Starting at the line with "Segment every instance of **left", retype each line exactly up to and including the final line of the records below.
====================
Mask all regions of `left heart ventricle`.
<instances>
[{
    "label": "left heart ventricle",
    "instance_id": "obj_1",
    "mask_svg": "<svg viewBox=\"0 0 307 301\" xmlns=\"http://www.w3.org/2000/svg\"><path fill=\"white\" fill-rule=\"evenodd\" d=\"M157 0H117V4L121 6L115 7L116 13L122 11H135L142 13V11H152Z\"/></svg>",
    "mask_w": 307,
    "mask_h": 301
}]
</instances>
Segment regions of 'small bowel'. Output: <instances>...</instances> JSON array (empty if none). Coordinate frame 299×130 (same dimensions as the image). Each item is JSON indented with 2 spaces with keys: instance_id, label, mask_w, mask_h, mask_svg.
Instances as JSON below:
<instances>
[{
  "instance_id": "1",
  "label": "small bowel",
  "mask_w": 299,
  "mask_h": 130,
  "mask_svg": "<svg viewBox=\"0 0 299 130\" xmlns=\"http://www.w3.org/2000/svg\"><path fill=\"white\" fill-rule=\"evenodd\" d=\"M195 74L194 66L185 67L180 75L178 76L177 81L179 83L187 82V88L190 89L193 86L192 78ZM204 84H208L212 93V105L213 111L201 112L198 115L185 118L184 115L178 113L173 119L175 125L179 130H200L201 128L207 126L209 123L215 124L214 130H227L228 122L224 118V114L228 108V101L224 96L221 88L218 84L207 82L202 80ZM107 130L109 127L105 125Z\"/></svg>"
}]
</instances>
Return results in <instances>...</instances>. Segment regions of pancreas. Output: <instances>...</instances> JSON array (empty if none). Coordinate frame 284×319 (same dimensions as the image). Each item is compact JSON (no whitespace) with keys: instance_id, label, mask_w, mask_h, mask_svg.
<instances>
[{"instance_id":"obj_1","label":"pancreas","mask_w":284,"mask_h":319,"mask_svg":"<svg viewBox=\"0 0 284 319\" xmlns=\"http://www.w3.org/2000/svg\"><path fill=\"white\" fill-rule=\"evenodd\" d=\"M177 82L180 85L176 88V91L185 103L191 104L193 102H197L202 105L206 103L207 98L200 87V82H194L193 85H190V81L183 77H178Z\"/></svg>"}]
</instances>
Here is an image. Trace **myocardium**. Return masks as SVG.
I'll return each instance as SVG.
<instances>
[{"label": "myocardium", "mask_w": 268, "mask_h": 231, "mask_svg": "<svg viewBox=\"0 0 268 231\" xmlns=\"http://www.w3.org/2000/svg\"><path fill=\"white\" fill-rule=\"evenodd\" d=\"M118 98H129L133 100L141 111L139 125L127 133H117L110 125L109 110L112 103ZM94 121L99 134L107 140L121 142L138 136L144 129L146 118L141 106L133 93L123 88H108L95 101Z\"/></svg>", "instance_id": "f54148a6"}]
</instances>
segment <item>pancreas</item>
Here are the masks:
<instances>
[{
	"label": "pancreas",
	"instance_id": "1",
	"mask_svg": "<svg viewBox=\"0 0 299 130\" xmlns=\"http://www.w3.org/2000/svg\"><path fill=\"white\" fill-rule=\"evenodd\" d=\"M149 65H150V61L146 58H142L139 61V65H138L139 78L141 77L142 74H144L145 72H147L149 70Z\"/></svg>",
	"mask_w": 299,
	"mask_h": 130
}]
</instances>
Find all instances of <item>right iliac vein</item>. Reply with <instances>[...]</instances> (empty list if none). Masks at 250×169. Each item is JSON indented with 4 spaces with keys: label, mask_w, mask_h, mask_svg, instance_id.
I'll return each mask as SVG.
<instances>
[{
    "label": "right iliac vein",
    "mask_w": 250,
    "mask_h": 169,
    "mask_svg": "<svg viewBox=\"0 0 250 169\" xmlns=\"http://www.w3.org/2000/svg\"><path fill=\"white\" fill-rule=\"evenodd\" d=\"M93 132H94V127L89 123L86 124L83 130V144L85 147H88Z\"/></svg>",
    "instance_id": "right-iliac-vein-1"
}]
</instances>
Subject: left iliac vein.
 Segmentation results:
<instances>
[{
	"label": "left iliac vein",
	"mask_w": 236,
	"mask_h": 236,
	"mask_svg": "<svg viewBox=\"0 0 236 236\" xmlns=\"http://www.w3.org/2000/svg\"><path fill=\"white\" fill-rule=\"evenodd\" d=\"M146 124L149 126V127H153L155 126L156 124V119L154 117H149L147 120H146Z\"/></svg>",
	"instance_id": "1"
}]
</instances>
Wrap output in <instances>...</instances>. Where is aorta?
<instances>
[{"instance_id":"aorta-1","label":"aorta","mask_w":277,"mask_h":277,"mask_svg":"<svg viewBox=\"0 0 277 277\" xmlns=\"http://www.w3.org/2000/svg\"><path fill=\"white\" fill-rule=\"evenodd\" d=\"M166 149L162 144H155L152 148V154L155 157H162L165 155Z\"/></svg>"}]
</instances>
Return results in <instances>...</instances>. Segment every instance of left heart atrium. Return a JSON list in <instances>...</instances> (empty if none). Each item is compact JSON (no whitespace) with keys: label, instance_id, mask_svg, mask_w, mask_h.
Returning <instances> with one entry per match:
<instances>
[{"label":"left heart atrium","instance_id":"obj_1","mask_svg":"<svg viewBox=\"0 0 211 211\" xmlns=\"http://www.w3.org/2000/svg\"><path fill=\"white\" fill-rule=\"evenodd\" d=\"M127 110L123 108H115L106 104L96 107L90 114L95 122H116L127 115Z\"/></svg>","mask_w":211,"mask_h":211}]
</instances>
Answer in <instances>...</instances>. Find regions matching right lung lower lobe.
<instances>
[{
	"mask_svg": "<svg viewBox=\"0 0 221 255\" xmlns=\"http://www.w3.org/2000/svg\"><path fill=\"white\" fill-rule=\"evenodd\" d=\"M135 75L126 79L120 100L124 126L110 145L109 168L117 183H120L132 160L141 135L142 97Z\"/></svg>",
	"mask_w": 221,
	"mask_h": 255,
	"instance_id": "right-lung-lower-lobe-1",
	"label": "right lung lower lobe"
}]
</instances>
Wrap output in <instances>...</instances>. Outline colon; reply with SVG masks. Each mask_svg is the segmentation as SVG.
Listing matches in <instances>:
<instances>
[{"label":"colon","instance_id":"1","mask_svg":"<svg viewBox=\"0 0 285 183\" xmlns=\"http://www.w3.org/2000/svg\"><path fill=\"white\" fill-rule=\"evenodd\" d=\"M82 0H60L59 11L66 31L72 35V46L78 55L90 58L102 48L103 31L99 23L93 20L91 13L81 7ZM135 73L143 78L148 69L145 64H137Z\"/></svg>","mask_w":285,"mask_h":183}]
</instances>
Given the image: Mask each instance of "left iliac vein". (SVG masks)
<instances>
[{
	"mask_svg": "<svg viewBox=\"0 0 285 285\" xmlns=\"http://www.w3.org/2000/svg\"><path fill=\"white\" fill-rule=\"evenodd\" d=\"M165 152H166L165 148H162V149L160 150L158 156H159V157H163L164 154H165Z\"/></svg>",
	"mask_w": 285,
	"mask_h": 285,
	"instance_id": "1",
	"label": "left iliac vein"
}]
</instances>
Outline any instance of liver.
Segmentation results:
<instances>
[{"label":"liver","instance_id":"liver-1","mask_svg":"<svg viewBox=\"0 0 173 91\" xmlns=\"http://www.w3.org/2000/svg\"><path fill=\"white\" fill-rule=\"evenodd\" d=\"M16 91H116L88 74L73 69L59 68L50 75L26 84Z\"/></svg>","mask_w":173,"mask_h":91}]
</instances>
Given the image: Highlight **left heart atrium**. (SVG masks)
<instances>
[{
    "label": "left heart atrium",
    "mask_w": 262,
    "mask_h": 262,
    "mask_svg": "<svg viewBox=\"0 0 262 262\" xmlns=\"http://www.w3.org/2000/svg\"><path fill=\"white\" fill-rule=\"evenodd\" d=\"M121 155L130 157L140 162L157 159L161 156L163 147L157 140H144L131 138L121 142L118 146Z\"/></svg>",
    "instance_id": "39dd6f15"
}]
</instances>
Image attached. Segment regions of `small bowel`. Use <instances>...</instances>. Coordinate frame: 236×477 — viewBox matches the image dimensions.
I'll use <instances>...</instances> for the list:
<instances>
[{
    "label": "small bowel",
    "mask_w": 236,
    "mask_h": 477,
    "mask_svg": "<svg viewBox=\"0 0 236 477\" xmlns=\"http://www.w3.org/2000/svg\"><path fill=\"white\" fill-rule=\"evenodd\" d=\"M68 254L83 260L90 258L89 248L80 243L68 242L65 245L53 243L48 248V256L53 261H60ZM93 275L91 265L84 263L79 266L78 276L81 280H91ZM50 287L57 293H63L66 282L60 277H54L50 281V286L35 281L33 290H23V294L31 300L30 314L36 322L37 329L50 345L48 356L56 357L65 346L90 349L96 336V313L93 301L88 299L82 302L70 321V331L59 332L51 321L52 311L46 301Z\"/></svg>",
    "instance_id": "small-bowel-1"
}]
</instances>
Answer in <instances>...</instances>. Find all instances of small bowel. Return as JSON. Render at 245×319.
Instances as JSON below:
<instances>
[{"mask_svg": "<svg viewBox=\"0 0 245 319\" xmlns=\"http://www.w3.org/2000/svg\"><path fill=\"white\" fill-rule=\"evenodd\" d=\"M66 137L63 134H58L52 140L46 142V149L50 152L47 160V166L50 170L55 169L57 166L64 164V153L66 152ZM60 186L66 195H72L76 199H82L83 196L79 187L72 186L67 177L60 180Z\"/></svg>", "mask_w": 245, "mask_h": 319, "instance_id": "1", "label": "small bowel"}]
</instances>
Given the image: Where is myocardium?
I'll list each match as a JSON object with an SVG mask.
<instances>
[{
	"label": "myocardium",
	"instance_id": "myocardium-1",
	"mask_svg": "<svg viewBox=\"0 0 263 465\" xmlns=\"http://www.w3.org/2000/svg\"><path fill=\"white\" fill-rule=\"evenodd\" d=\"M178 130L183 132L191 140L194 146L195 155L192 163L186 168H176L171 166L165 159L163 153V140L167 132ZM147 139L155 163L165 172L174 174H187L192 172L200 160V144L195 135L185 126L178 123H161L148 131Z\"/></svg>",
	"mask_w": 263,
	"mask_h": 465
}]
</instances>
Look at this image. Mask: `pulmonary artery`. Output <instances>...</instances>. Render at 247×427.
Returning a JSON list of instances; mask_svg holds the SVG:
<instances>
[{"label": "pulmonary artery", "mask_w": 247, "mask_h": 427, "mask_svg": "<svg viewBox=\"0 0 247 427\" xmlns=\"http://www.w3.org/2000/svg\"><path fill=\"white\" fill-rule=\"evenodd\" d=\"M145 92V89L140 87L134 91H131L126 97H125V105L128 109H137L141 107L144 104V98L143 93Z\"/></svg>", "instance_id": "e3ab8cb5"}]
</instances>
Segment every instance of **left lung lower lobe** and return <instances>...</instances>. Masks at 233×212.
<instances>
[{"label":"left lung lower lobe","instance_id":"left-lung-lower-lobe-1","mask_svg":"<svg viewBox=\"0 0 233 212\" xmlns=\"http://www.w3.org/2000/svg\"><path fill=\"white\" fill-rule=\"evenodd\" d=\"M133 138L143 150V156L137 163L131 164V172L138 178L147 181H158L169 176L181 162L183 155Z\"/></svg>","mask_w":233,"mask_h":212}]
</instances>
====================
Exercise output:
Segment every instance of **left lung lower lobe** and return <instances>...</instances>. Masks at 233×212.
<instances>
[{"label":"left lung lower lobe","instance_id":"left-lung-lower-lobe-1","mask_svg":"<svg viewBox=\"0 0 233 212\" xmlns=\"http://www.w3.org/2000/svg\"><path fill=\"white\" fill-rule=\"evenodd\" d=\"M133 138L143 150V156L137 163L131 164V172L138 178L147 181H158L169 176L181 162L183 155Z\"/></svg>","mask_w":233,"mask_h":212}]
</instances>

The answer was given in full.